**EXERCISE OBJECTIVE:**
Look through the records below for the line holding "For every named". Write it out exactly, with each following line through the line holding "winkelmandje".

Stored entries

####

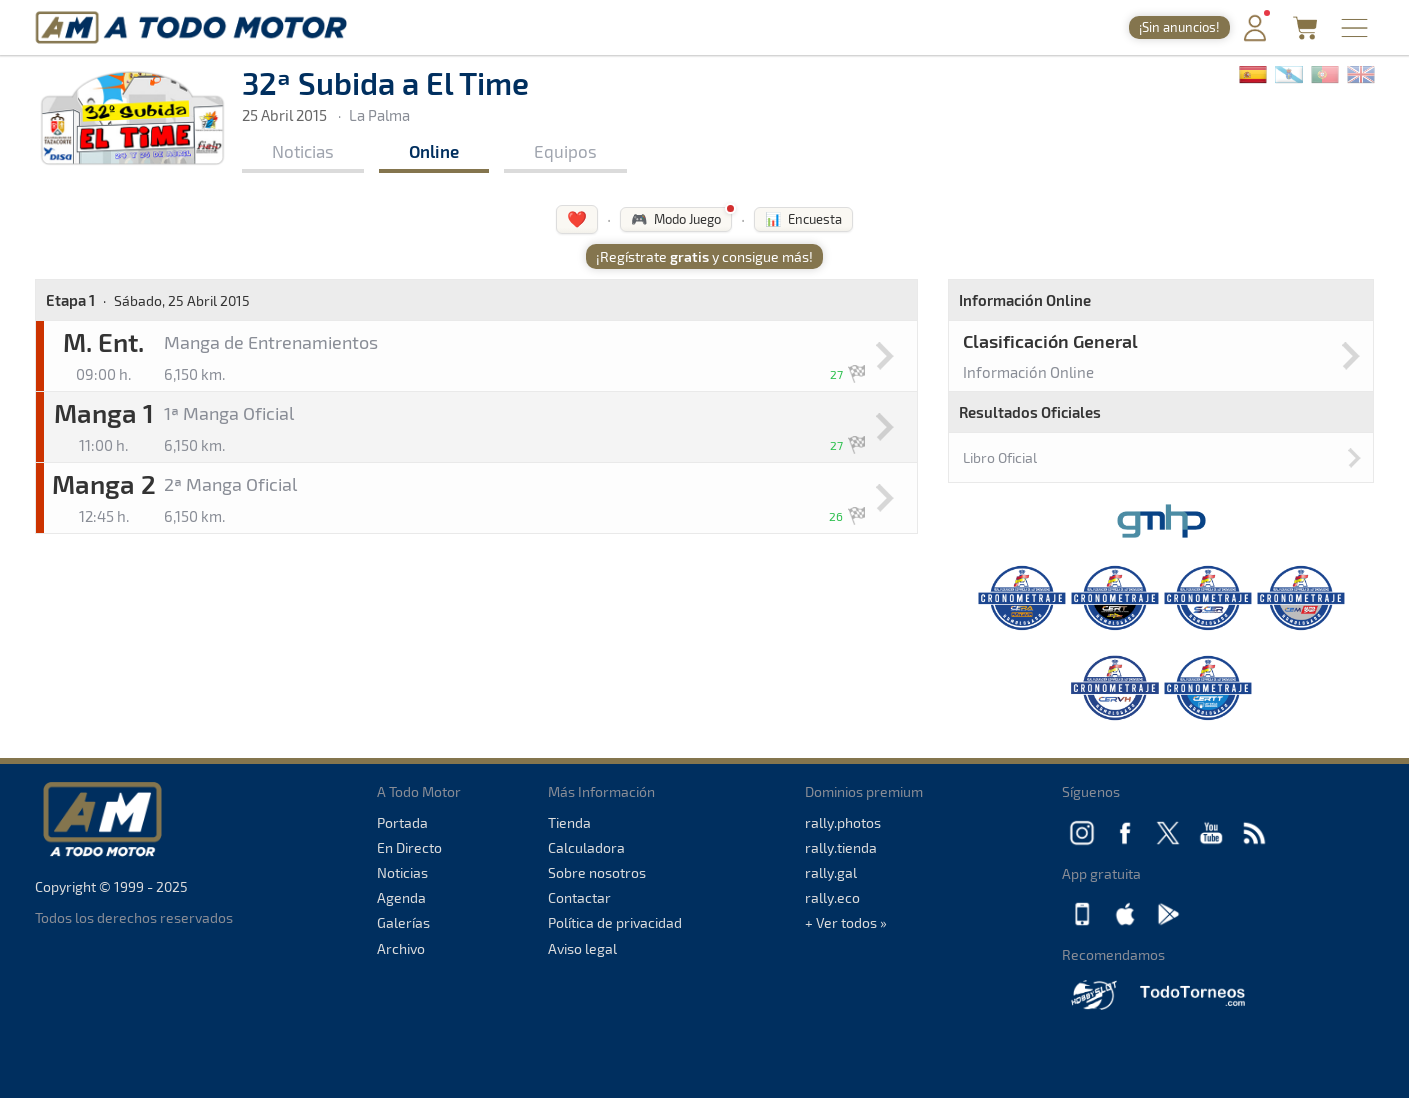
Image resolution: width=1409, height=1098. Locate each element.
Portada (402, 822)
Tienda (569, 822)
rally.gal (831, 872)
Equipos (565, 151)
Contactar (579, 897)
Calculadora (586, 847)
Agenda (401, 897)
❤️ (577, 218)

####

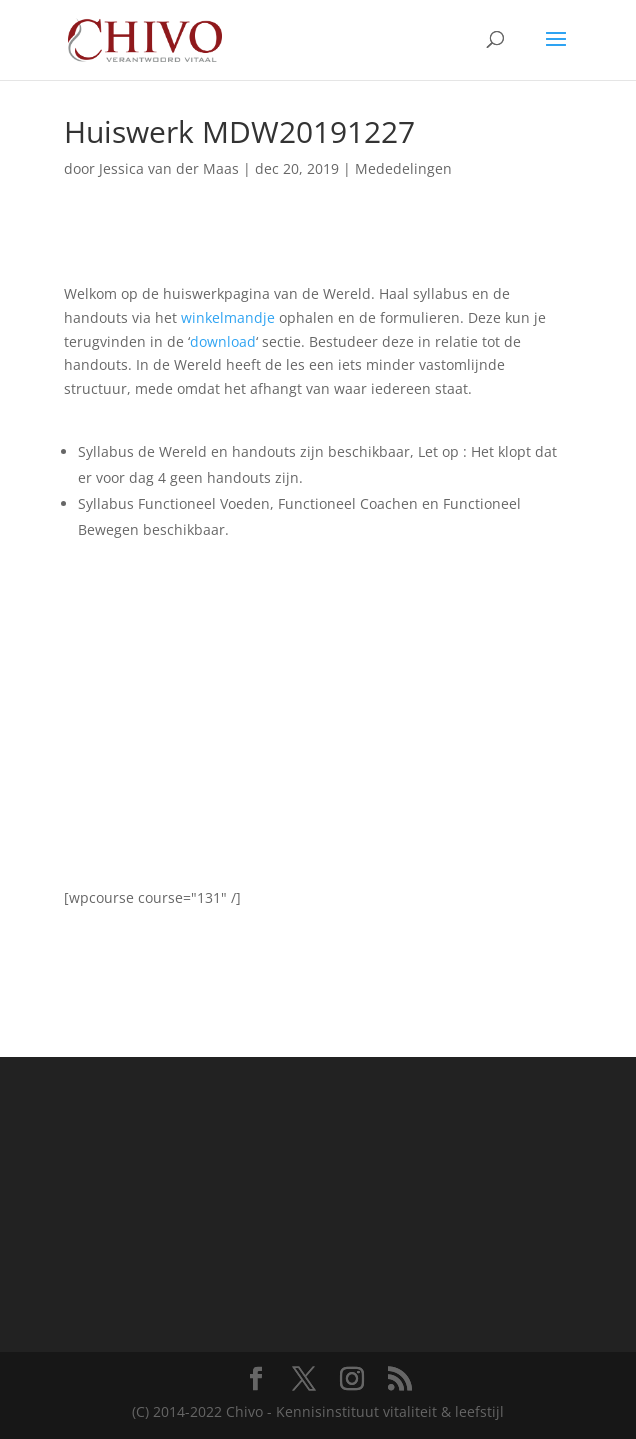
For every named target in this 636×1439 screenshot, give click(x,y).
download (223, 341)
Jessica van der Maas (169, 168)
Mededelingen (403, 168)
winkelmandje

####

**TASK ANSWER:**
For every named target in this 636×1439 screenshot, give click(x,y).
download (223, 341)
Jessica van der Maas (169, 168)
Mededelingen (403, 168)
winkelmandje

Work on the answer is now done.